- What the task asks -
The entries below should be quoted exactly, with no pictures carried over.

Dataset excerpts below:

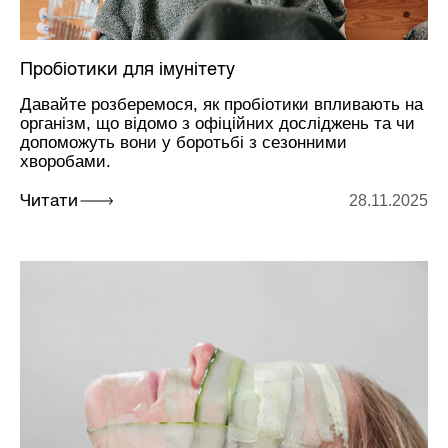
Пробіотики для імунітету
Давайте розберемося, як пробіотики впливають на
організм, що відомо з офіційних досліджень та чи
допоможуть вони у боротьбі з сезонними
хворобами.
28.11.2025
Читати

End of Dataset excerpts.

- Answer to this problem -
Пробіотики для імунітету
Давайте розберемося, як пробіотики впливають на
організм, що відомо з офіційних досліджень та чи
допоможуть вони у боротьбі з сезонними
хворобами.
28.11.2025
Читати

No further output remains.